If installation is planned using glue or tape, the temperature in the room where the work is being carried out must be at least 10 °C. Otherwise, the fixing compounds will not stick to the paintwork and the deflector will fall off at the first shake. Installation using mechanical clips or bolts can be done at any temperature.

How to install plug-in deflectors

To attach plug-in deflectors to a car door under the door frame, follow these steps:

  1. Roll down the window.
  2. If you are installing a windshield on the front door, then bend it similar to the door shape. It is due to bending that the cutter is held firmly on the front doors, while on the rear doors it is held more firmly with the help of an adhesive element.
  3. Make sure that the part of the windshield that fits into the groove is strongly ground off. If this is not the case, then the glass will not be able to be closed completely; moreover, it will be scratched by the rain cover.
  4. Make sure that the glass rises/lowers without interference.
  5. Secure the windshield with adhesive tape or double-sided tape, depending on the method of fastening your particular part.
  6. If the fairing is equipped with special rivets, secure it using this fastener.
  7. Lower/raise the window several times, making sure that the installation of the windshield does not affect the operation of the lift in any way.

When Rework Is Needed

This situation often happens: when trying to reduce the temperature, hot air blows from the torpedo. But from the air ducts located on the sides, a cold flow of air flows onto the windshield. Necessary:

  1. 1. Remove the side cover of the torpedo on the gas pedal side. Here you will find the throttle cable. It is secured with a clamp. Loosen it and, pulling the cable down, fix the clamp again. Now you need to set the damper control levers. Left - to the right, and right - to the left. The crane control lever itself must be set all the way to the right. At this moment, warm air should come out of the side holes.
  2. 2. The second stage of tuning is to ensure that outside air passes through the heater. Since one engine is responsible for the operation of the damper and the tap, it is necessary to block its control of the damper. Remove the dashboard cover on the right side and disconnect the temperature control cable from the engine. There are two of them here. Disconnect and tighten the one on the right. At this moment the damper should be in its maximum position. Bend the tensioned cable at the attachment point and cut off the excess length.

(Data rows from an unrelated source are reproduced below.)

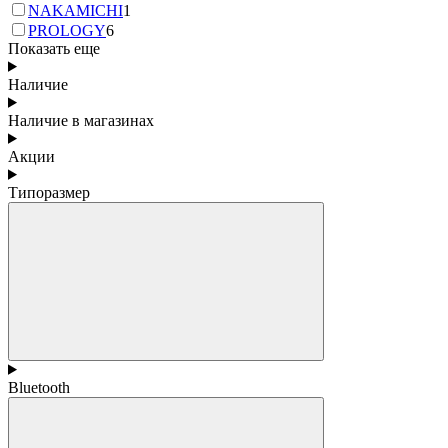
NAKAMICHI
1
PROLOGY
6
Показать еще
Наличие
Наличие в магазинах
Акции
Типоразмер
Bluetooth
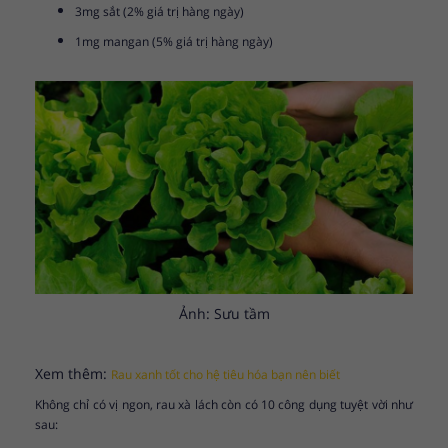
3mg sắt (2% giá trị hàng ngày)
1mg mangan (5% giá trị hàng ngày)
Ảnh: Sưu tầm
Xem thêm:
Rau xanh tốt cho hệ tiêu hóa bạn nên biết
Không chỉ có vị ngon, rau xà lách còn có 10 công dụng tuyệt vời như
sau:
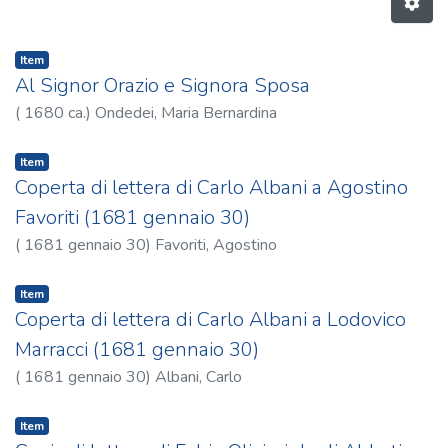
Item
Al Signor Orazio e Signora Sposa
(
1680 ca.
)
Ondedei, Maria Bernardina
Item
Coperta di lettera di Carlo Albani a Agostino
Favoriti (1681 gennaio 30)
(
1681 gennaio 30
)
Favoriti, Agostino
Item
Coperta di lettera di Carlo Albani a Lodovico
Marracci (1681 gennaio 30)
(
1681 gennaio 30
)
Albani, Carlo
Item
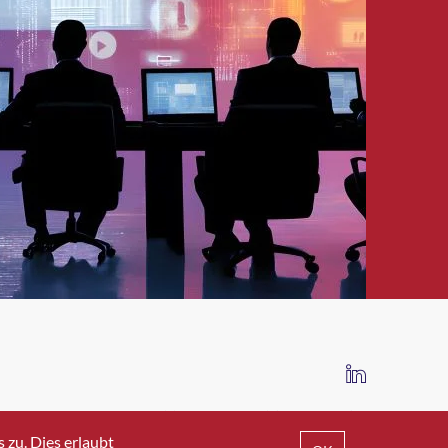
IMPRESSUM
DATENSCHUTZ
AGB
zu. Dies erlaubt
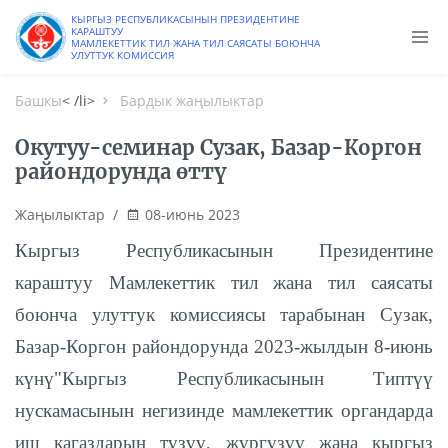
КЫРГЫЗ РЕСПУБЛИКАСЫНЫН ПРЕЗИДЕНТИНЕ
КАРАШТУУ
МАМЛЕКЕТТИК ТИЛ ЖАНА ТИЛ САЯСАТЫ БОЮНЧА
УЛУТТУК КОМИССИЯ
Башкы
< /li>
Бардык жаңылыктар
Окутуу-семинар Сузак, Базар-Коргон
райондорунда өттү
Жаңылыктар
/
08-июнь 2023
Кыргыз Республикасынын Президентине
караштуу Мамлекеттик тил жана тил саясаты
боюнча улуттук комиссиясы тарабынан Сузак,
Базар-Коргон райондорунда 2023-жылдын 8-июнь
күнү"Кыргыз Республикасынын Типтүү
нускамасынын негизинде мамлекеттик органдарда
иш кагаздарын түзүү, жүргүзүү жана кыргыз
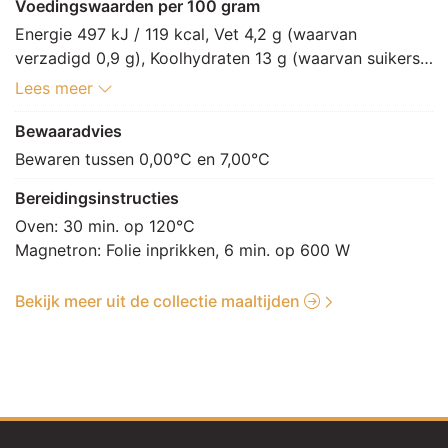
fenegriek (PEULVRUCHTEN), komijn, venkelzaad, 
Voedingswaarden per 100 gram
zwarte peper, kruidnagel, kardemom, nootmuskaat, 
Energie 497 kJ / 119 kcal, Vet 4,2 g (waarvan 
witte peper, kaneel, koriander], raapolie, aroma, 
verzadigd 0,9 g), Koolhydraten 13 g (waarvan suikers 
appelextract, paprikaconcentraat, maltodextrine, 
8,9 g), Vezels 1 g, Eiwitten 7,4 g, Zout 0,9 g.
Lees meer
zoethoutpoeder, verdikkingsmiddel: E412, E415, 
antioxidant: E300, conserveermiddel: E202, 
Bewaaradvies
voedingszuur: E260], aardappel 15% [aardappel, 
Bewaren tussen 0,00°C en 7,00°C
water, zout, verstevigingsmiddel: E509], groenten 14% 
[wortel, groene boon, erwt, bloemkool, mais, paprika 
Bereidingsinstructies
[rood, groen]], sperzieboon 5%, rode paprika 5%, 
Oven: 30 min. op 120°C

kruidenolie 2% [raapzaadolie, zeezout, MOSTERD 
[water, MOSTERDzaad, azijn, zout, specerij, 
specerijextract], dextrose, aroma, kruiden [peterselie, 
Bekijk meer uit de collectie maaltijden
kruiden], paprika, raapzaadolie, specerij, suiker, aroma, 
antioxidant: E307], braadboter [vetstof 100% 
[plantaardige olie [zonnebloem, raapzaad], zout, 
aroma, kleurstof: E160a, emulgator: E322]], sausbinder 
[dextrose, verdikkingsmiddel: E415]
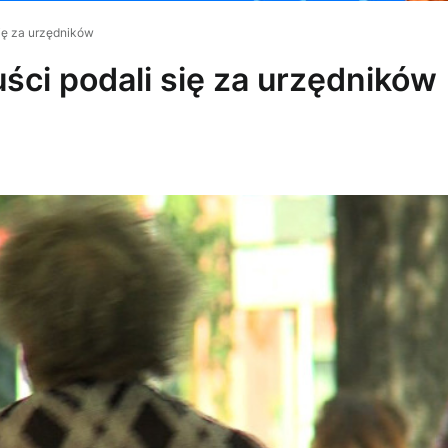
się za urzędników
uści podali się za urzędników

How to disassemble the instrument panel on a VAZ 2114

Before embarking on this complex process, the driver must carefully familiarize himself with the design and arrangement of the instrument panel on his car. When disassembled down to the cogs, it looks like this:

The device of the VAZ 2114 dashboard

Instrument panel and its accessories:

1 - VAZ 2114 torpedo, or - instrument panel, that is, the main part of the entire structure to which the instrument unit, on-board computer, stove control levers, key blocks and other linings and latches are attached;

2 — overlay on the instrument panel, has a decorative function, it also contains air duct outlets for blowing the windshield;

5 — ashtray body;

6 and 11 - right and left crossbars;

7 and 10 - right and left console screens;

8 — instrument panel;

9 — central bracket.

If you carefully study this diagram, it becomes clear how to remove the panel on a VAZ 2114. Having determined the order for yourself, you can begin the process.

Using a Phillips screwdriver, you need to unscrew the three screws holding the left console screen. For convenience, when doing this work, it is better to use a screwdriver with a short handle and blade.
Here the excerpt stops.